Blue food assessment initiated

Researchers have launched a new scientific assessment that will look at the role of seafood in the global food system, as the world population is estimated to reach ten billion by 2050. This research initiative, called The Blue Food Assessment, was kicked off during a meeting at the Stanford University Center for Ocean Solutions in February 2020.

Team members of the Blue Food Assessment at the kick-off meeting at Stanford University in February 2020.
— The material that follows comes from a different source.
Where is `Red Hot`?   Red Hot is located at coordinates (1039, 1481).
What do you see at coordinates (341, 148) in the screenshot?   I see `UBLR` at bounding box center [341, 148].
Feeding into UN global Food Summit
The assessment is realized through a collaboration between the Stockholm Resilience Centre and the Stanford Center for Ocean Solutions as core scientific partners, with Springer Nature and EAT Foundation as close collaborators for academic outreach and broader impact. Beijer Institute researchers Max Troell and Malin Jonell are part of the team, and it is co-chaired by Beatrice Crona, director for Beijer partner Global Economic Dynamics and the Biosphere program (GEDB). The assessment will progress over the next 18 months to feed directly into the UN Secretary General’s first-ever global Food Summit taking place in September 2021.

“Through the Blue Food Assessment, we propose to provide a deep and comprehensive scientific analysis of the possibilities and risks of a growing reliance on  ‘blue foods’,  meaning all farmed and fished seafood, from freshwater and marine environments. We have a unique opportunity to deliver impactful and actionable science to the diverse decision-makers shaping the future of food,” says workshop organizer and COS Early Career Fellow Michelle Tigchelaar.

Identifying and filling critical gaps
The researchers behind the Blue Food Assessment will prepare a series of eight papers, along with a synthesis report and a series of policy briefs, across several domains and themes: nutrition, environment, economics and justice, climate change, demand evolution, and smallholders.

The Beijer Institute and GEDB-reserachers are leading or being primarily involved in papers looking into the environmental, nutritional, and cost implications of blue-food diets, as well as capabilities for transforming the blue food system

The team believes there is a need to build a more just, healthier and sustainable food system. That includes getting a deeper understanding of how the extraordinary diversity of blue foods affect nutrition, environment, equity and the economy both locally and globally.

“We will need to understand the many interconnections between aquatic and terrestrial production and how recent and ongoing technology development within the blue food sectors shape the dynamics of the overall food system”, says Malin Jonell, and continues:

“Pathways for transformation have to also recognize the variety of decision-makers – fishers, growers, processors, traders, retailers, consumers, governments, and international organizations – whose choices will determine outcomes.”

With this in mind, the 2021 UN food summit can be the first opportunity to propel changes in the global food production system.